Laboratory of Forest Inventory and Planning, Faculty of Forestry, University of Mulawarman, Samarinda, 75123, East Kalimantan, Indonesia.
Sci Rep. 2019 Jan 15;9(1):140. doi: 10.1038/s41598-018-36594-8.
Indonesian Borneo (Kalimantan) sustains ~37 million hectares of native tropical forest. Numerous large-scale infrastructure projects aimed at promoting land-development activities are planned or ongoing in the region. However, little is known of the potential impacts of this new infrastructure on Bornean forests or biodiversity. We found that planned and ongoing road and rail-line developments will have many detrimental ecological impacts, including fragmenting large expanses of intact forest. Assuming conservatively that new road and rail projects will influence only a 1 km buffer on either side, landscape connectivity across the region will decline sharply (from 89% to 55%) if all imminently planned projects proceed. This will have particularly large impacts on wide-ranging, rare species such as rhinoceros, orangutans, and elephants. Planned developments will impact 42 protected areas, undermining Indonesian efforts to achieve key targets under the Convention on Biological Diversity. New infrastructure will accelerate expansion in intact or frontier regions of legal and illegal logging and land colonization as well as illicit mining and wildlife poaching. The net environmental, social, financial, and economic risks of several imminent projects-such as parallel border roads in West, East, and North Kalimantan, new Trans-Kalimantan road developments in Central Kalimantan and North Kalimantan, and freeways and rail lines in East Kalimantan-could markedly outstrip their overall benefits. Such projects should be reconsidered in light of rigorous cost-benefit frameworks.

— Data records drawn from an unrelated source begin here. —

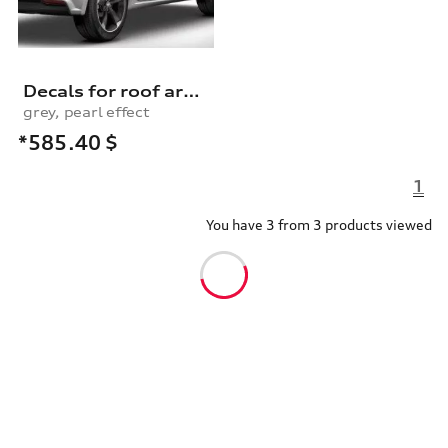
Decals for roof arch, daytona
grey, pearl effect
*585.40
$
1
You have 3 from 3 products viewed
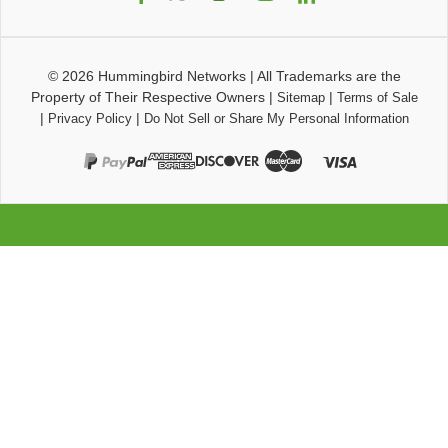
© 2026
Hummingbird Networks
|
All Trademarks are the
Property of Their Respective Owners
|
|
Sitemap
Terms of Sale
|
|
Privacy Policy
Do Not Sell or Share My Personal Information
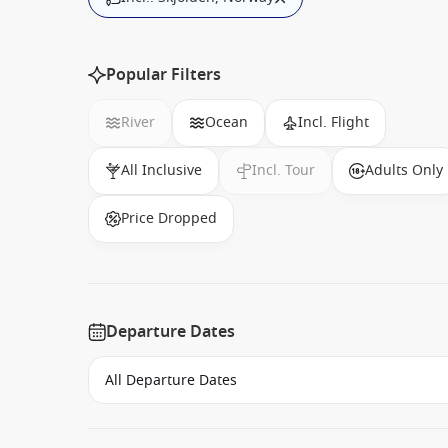
Popular Filters
River
Ocean
Incl. Flight
All Inclusive
Incl. Tour
Adults Only
Price Dropped
Departure Dates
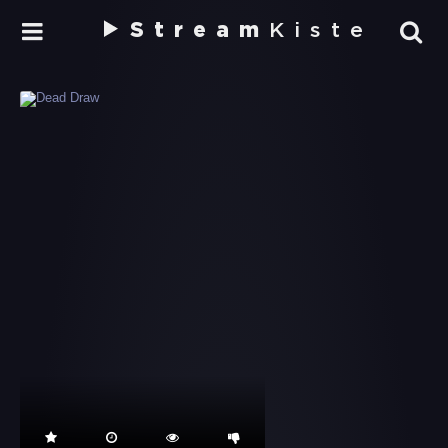
Stream
Kiste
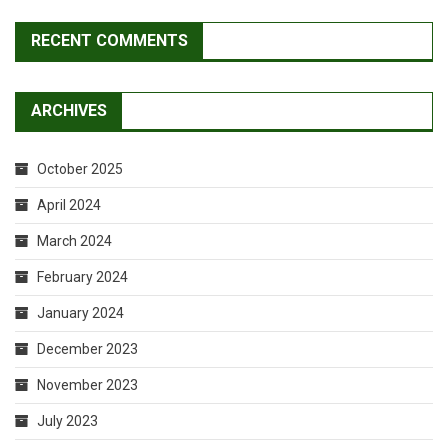
RECENT COMMENTS
ARCHIVES
October 2025
April 2024
March 2024
February 2024
January 2024
December 2023
November 2023
July 2023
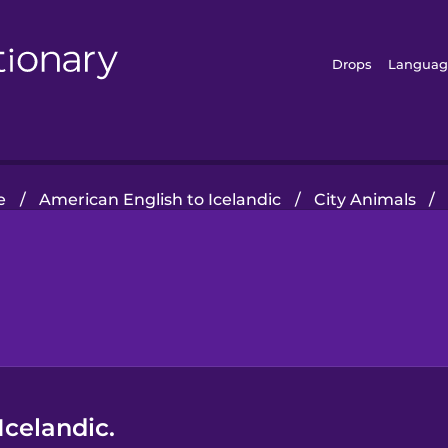
Drops
Languag
e
/
American English to Icelandic
/
City Animals
/
Icelandic.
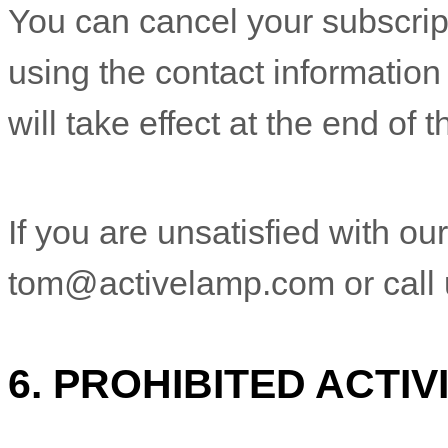
You can cancel your subscript
using the contact information
will take effect at the end of 
If you are unsatisfied with ou
tom@activelamp.com
or call
6.
PROHIBITED ACTIVI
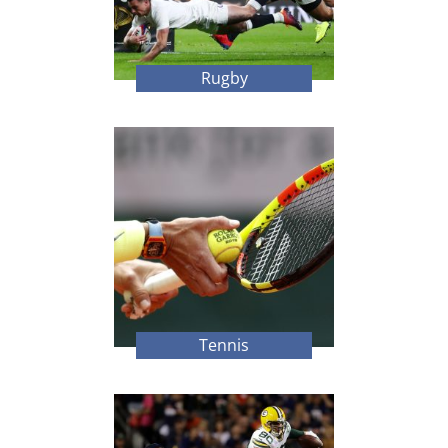
Rugby
Tennis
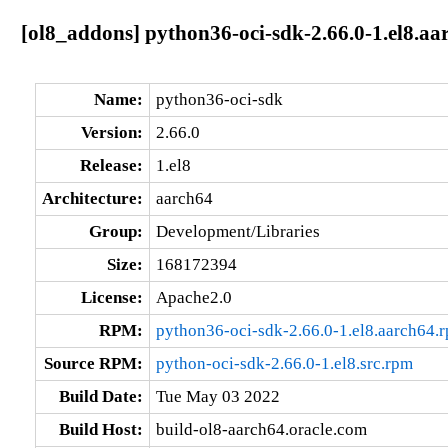
[ol8_addons] python36-oci-sdk-2.66.0-1.el8.aa
Name:
python36-oci-sdk
Version:
2.66.0
Release:
1.el8
Architecture:
aarch64
Group:
Development/Libraries
Size:
168172394
License:
Apache2.0
RPM:
python36-oci-sdk-2.66.0-1.el8.aarch64.
Source RPM:
python-oci-sdk-2.66.0-1.el8.src.rpm
Build Date:
Tue May 03 2022
Build Host:
build-ol8-aarch64.oracle.com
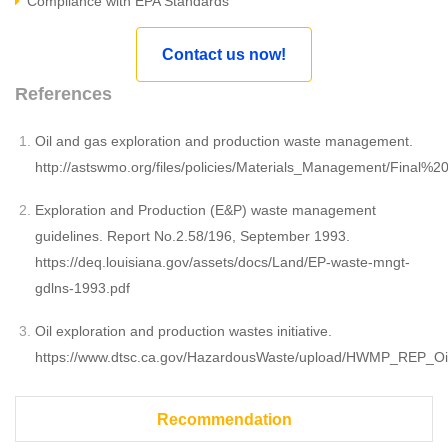
Compliance with EPA Standards
Contact us now!
References
Oil and gas exploration and production waste management.
http://astswmo.org/files/policies/Materials_Management/Fi
Exploration and Production (E&P) waste management
guidelines. Report No.2.58/196, September 1993.
https://deq.louisiana.gov/assets/docs/Land/EP-waste-mngt-
gdlns-1993.pdf
Oil exploration and production wastes initiative.
https://www.dtsc.ca.gov/HazardousWaste/upload/HWMP_REP_Oi
Recommendation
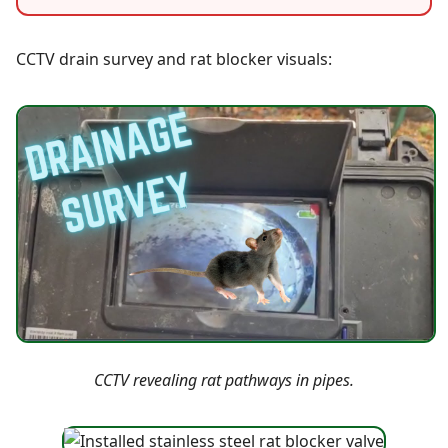
CCTV drain survey and rat blocker visuals:
CCTV revealing rat pathways in pipes.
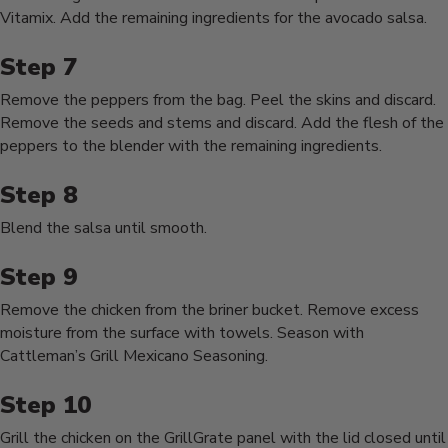
Vitamix. Add the remaining ingredients for the avocado salsa.
Remove the peppers from the bag. Peel the skins and discard.
Remove the seeds and stems and discard. Add the flesh of the
peppers to the blender with the remaining ingredients.
Blend the salsa until smooth.
Remove the chicken from the briner bucket. Remove excess
moisture from the surface with towels. Season with
Cattleman’s Grill Mexicano Seasoning.
Grill the chicken on the GrillGrate panel with the lid closed until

印度尼西亚婆罗洲(加里曼丹)拥有约 3700 万公顷的原生热带森林。该地区计划或正在开展众多旨在促进土地开发活动的大型基础设施项目。然而,人们对这些新基础设施对婆罗洲森林或生物多样性可能产生的影响知之甚少。我们发现,规划中的道路和铁路线发展将产生许多不利的生态影响,包括将大片完整的森林分割开来。假设新的道路和铁路项目仅会对两侧各 1 公里的缓冲区产生影响,如果所有迫在眉睫的项目都得以推进,那么该地区的景观连通性将急剧下降(从 89%降至 55%)。这将对犀牛、猩猩和大象等分布广泛的稀有物种产生特别大的影响。规划中的发展将影响 42 个保护区,破坏印度尼西亚在实现《生物多样性公约》关键目标方面的努力。新的基础设施将加速未受干扰地区或合法和非法伐木、土地开垦以及非法采矿和野生动物偷猎的扩张。几个迫在眉睫的项目——如西加里曼丹、东加里曼丹和北加里曼丹的边境公路、中加里曼丹和北加里曼丹的新跨加里曼丹公路发展,以及东加里曼丹的高速公路和铁路线——的净环境、社会、财务和经济风险可能明显超过其总体效益。应根据严格的成本效益框架重新考虑这些项目。